Western North Carolina Chapter Honors Veterans in Hospice Care

Western North Carolina Chapter Honors Veterans in Hospice Care
Capt. Mike Covell, USN (Ret), president of the Western North Carolina Chapter, conducts a pinning ceremony for a veteran in hospice care at Four Seasons Compassion for Life. (Photo courtesy of the Western North Carolina Chapter)

In the spring of 2014, the Western North Carolina Chapter was seeking ways to expand its veteran support. After reading that another North Carolina chapter was participating in the We Honor Veterans (WHV) program, the board of the Western North Carolina Chapter contacted its local hospice organization, Four Seasons Compassion for Life. Unbeknownst to the chapter, Four Seasons leadership recently had become aware of the same program and was looking for help in implementing it in western North Carolina.

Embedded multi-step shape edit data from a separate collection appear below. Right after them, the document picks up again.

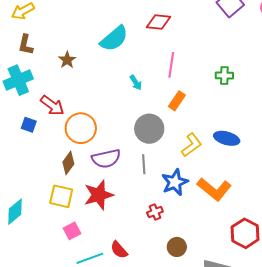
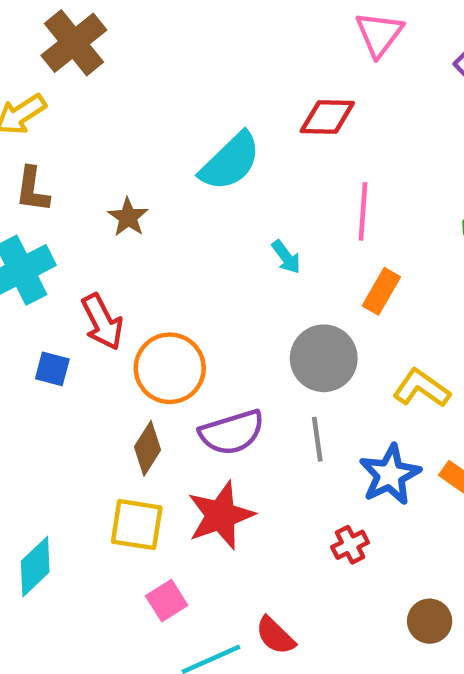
red arrow: (52, 106) -> (102, 322), turned 30
yellow L-shape: (192, 145) -> (421, 388), turned -105
brown circle: (177, 247) -> (430, 621), moved

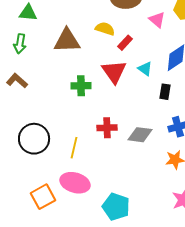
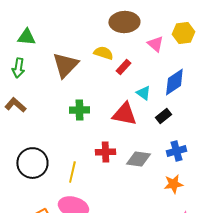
brown triangle: (67, 41) -> (65, 65), turned -44
red triangle: (114, 72) -> (124, 114), moved, turned -44
black rectangle: (165, 92) -> (163, 116), turned 42

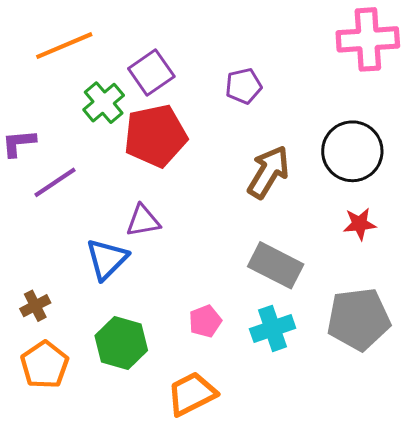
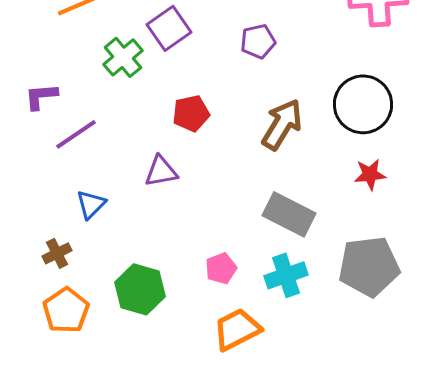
red pentagon: (155, 136) -> (191, 113), moved, size x0.6
blue triangle: (107, 259) -> (91, 204), moved, size x0.7
orange trapezoid: (192, 394) -> (237, 329), moved

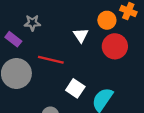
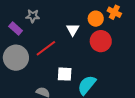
red line: (51, 60) -> (46, 48), turned -55
white square: (75, 88) -> (65, 74), turned -35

The partnership formed almost immediately, and MOAA members began the brief process of becoming certified as Four Seasons volunteers so they could perform “pinning ceremonies” for veterans in hospice care.

Along with framed certificates personalized with the veteran's name and branch of service, Four Seasons provided blankets and pins with the WHV insignia. The chapter provided service-specific lapel pins and developed a brief pinning ceremony to honor and thank the veterans. The very first ceremony was held in November of 2014.

Since that time, the program has expanded from Henderson County to almost all of western North Carolina - from Asheville to the Tennessee border. Currently, 13 chapter members participate in pinnings. Past chapter President Capt. John Knapp, USN (Ret), has become a board member of the Four Seasons Compassion for Life Foundation and chairs the Foundation's WHV committee.

Most important, more than 350 veterans in the community have been honored and thanked for their service to the nation through pinning ceremonies.

“We are grateful for MOAA's partnership in honoring veterans in our hospice care,” says Loretta Shelton, executive director of the Four Seasons Compassion for Life. “It is even more important when you realize how many of the veterans receiving pinning ceremonies share that it is the first time they have been thanked for their service.” Knapp is passionate about the program and strongly encourages every MOAA chapter to contact their local hospice to create a program or participate in an existing one. “The financial cost is minimal (only pins), but the rewards are truly priceless,” he says.